» Records to use:
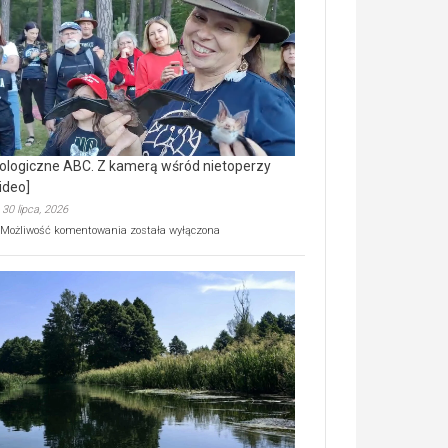
prawdziwy
skarb
natury
[wideo]
ologiczne ABC. Z kamerą wśród nietoperzy
ideo]
30 lipca, 2026
Ekologiczne
Możliwość komentowania
została wyłączona
ABC.
Z
kamerą
wśród
nietoperzy
[wideo]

» Task directions:
Restate each entry verbatim and skip every image.

» Exercise result:
prawdziwy
skarb
natury
[wideo]
ologiczne ABC. Z kamerą wśród nietoperzy
ideo]
30 lipca, 2026
Ekologiczne
Możliwość komentowania
została wyłączona
ABC.
Z
kamerą
wśród
nietoperzy
[wideo]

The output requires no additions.